As of the second of three planned interim analysis, data cut-off January 7, 2020 the results were as follows:
|Median Progression Free Survival||34.6 months||34.4 months|
|Overall Survival (with 95% confidence interval)||86%||84%|
* PFS treatment hazard ratio KRd/Vrd was 1.04 (95%CI, 0.83-1.31); p=0.74.
Side Effect and Trial Exit Comparisons
|Over Grade 3 toxicity rates||41%||48%|
|Combined cardio, pulmonary and renal||5%||16%|
|Patients taken off trial to use other MM therapies||18%||14%|
|Patients taken off trial because of severity of side effects||17%||9%|
|Patients taken off trial because of disease progression||6%||4%|
|Patients who withdrew from the trial||7%||4%|
Dr. Shaji Kumar concluded that these results prove that VRd should remain the standard of care and that VRd should be the backbone upon which quadruplet therapies should be designed.
Dr. Jesus Berdeja pointed out two important differences in the regimens given that they are of equal efficacy:
- Peripheral neuropathy was an issue for patients and more Kyprolis patients (61.6%) were able to stay on treatment compared to the Velcade patients (43.3%)

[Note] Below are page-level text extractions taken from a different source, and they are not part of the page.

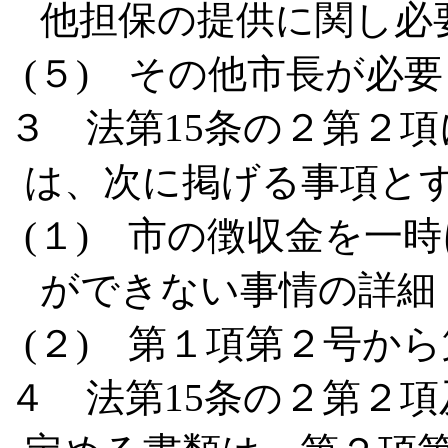
他担保の提供に関し必
(５) その他市長が必
３ 法第15条の２第２
は、次に掲げる事項と
(１) 市の徴収金を一
ができない事情の詳細
(２) 第１項第２号か
４ 法第15条の２第２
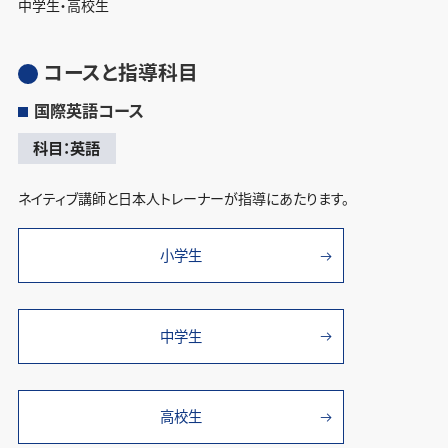
中学生・高校生
コースと指導科目
国際英語コース
科目：英語
ネイティブ講師と日本人トレーナーが指導にあたります。
小学生
中学生
高校生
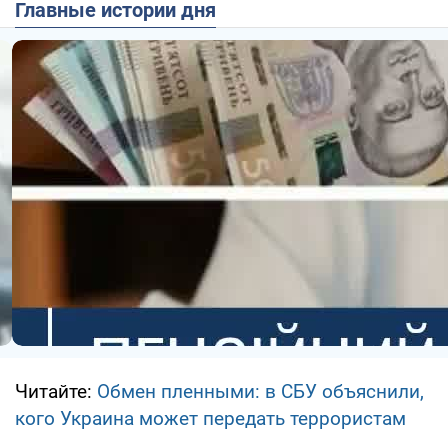
Главные истории дня
Читайте:
Обмен пленными: в СБУ объяснили,
кого Украина может передать террористам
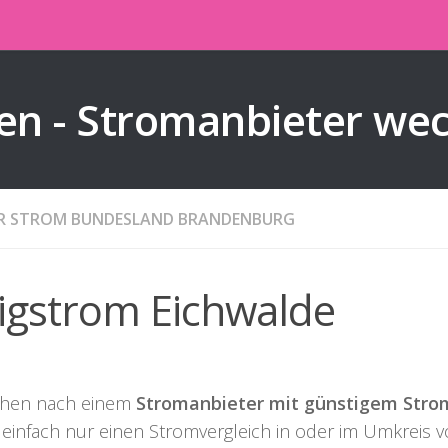
en - Stromanbieter we
ER STROM BUNDESLAND BRANDENBURG
ligstrom Eichwalde
chen nach einem
Stromanbieter mit günstigem Strom
 einfach nur einen Stromvergleich in oder im Umkreis 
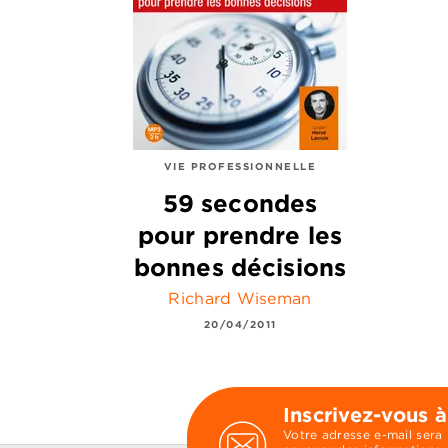
VIE PROFESSIONNELLE
59 secondes
pour prendre les
bonnes décisions
Richard Wiseman
20/04/2011
Inscrivez-vous à
Votre adresse e-mail sera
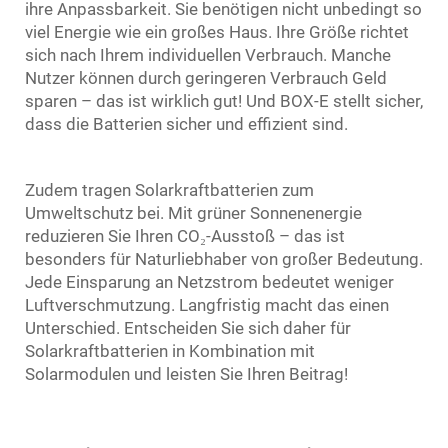
ihre Anpassbarkeit. Sie benötigen nicht unbedingt so
viel Energie wie ein großes Haus. Ihre Größe richtet
sich nach Ihrem individuellen Verbrauch. Manche
Nutzer können durch geringeren Verbrauch Geld
sparen – das ist wirklich gut! Und BOX-E stellt sicher,
dass die Batterien sicher und effizient sind.
Zudem tragen Solarkraftbatterien zum
Umweltschutz bei. Mit grüner Sonnenenergie
reduzieren Sie Ihren CO₂-Ausstoß – das ist
besonders für Naturliebhaber von großer Bedeutung.
Jede Einsparung an Netzstrom bedeutet weniger
Luftverschmutzung. Langfristig macht das einen
Unterschied. Entscheiden Sie sich daher für
Solarkraftbatterien in Kombination mit
Solarmodulen und leisten Sie Ihren Beitrag!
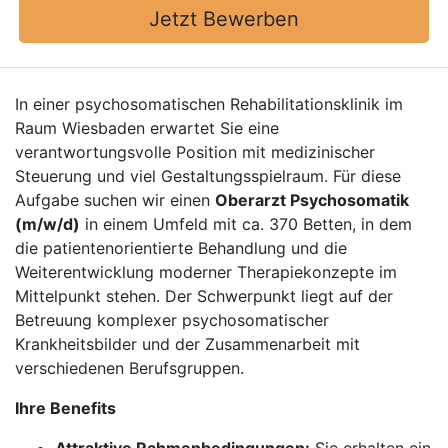
Jetzt Bewerben
In einer psychosomatischen Rehabilitationsklinik im
Raum Wiesbaden erwartet Sie eine
verantwortungsvolle Position mit medizinischer
Steuerung und viel Gestaltungsspielraum. Für diese
Aufgabe suchen wir einen
Oberarzt Psychosomatik
(m/w/d)
in einem Umfeld mit ca. 370 Betten, in dem
die patientenorientierte Behandlung und die
Weiterentwicklung moderner Therapiekonzepte im
Mittelpunkt stehen. Der Schwerpunkt liegt auf der
Betreuung komplexer psychosomatischer
Krankheitsbilder und der Zusammenarbeit mit
verschiedenen Berufsgruppen.
Ihre Benefits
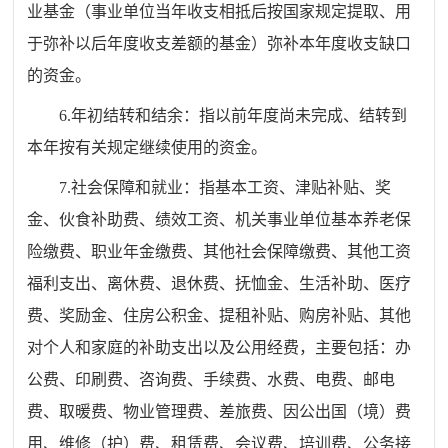
业基金（事业单位当年收支相抵后按国家规定提取、用
于弥补以后年度收支差额的基金）弥补本年度收支缺口
的资金。
6.年初结转和结余：指以前年度尚未完成、结转到
本年按有关规定继续使用的资金。
7.社会保障和就业：指基本工资、津贴补贴、奖
金、伙食补助费、绩效工资、机关事业单位基本养老保
险缴费、职业年金缴费、其他社会保障缴费、其他工资
福利支出、离休费、退休费、抚恤金、生活补助、医疗
费、奖励金、住房公积金、提租补贴、购房补贴、其他
对个人和家庭的补助支出以及公用经费，主要包括：办
公费、印刷费、咨询费、手续费、水费、电费、邮电
费、取暖费、物业管理费、差旅费、因公出国（境）费
用、维修（护）费、租赁费、会议费、培训费、公务接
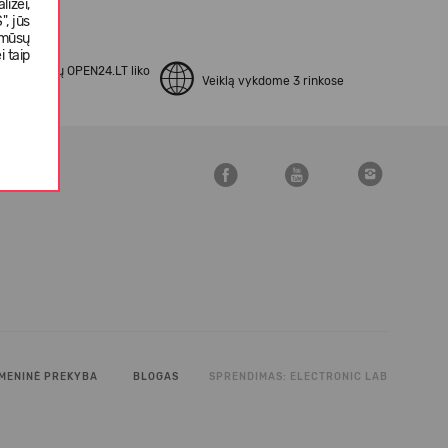
izei,
, jūs
 mūsų
i taip
apsipirkusių OPEN24.LT liko
Veiklą vykdome 3 rinkose
kinti
MENINĖ PREKYBA
BLOGAS
SPRENDIMAS:
ELECTRONIC LAB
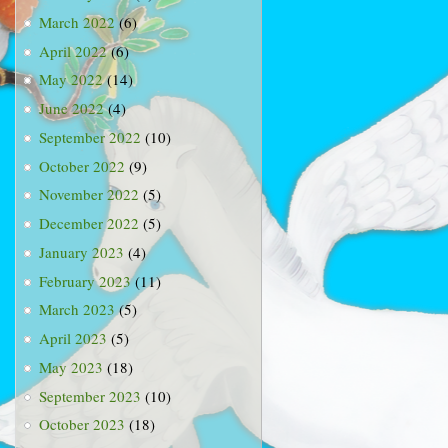
March 2022
(6)
April 2022
(6)
May 2022
(14)
June 2022
(4)
September 2022
(10)
October 2022
(9)
November 2022
(5)
December 2022
(5)
January 2023
(4)
February 2023
(11)
March 2023
(5)
April 2023
(5)
May 2023
(18)
September 2023
(10)
October 2023
(18)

- Cost was higher on the KRd: KRd costs were an additional $15,893 per cycle and for this trial design, it cost a total of $98,272 more than VRd for the complete regimen
Dr. Berdeja concluded that comorbidities and toxicity profiles should guide the choice for each patient.
As with all things myeloma there has been a great deal of conversation among myeloma specialists on Twitter about these results. Some interpret this as VRd is not better than KRd. Some see it as we have a choice, and some question certain aspects of the trial design.
However you the patient are now armed with info to discuss this with your myeloma specialist and decide together what's best for you!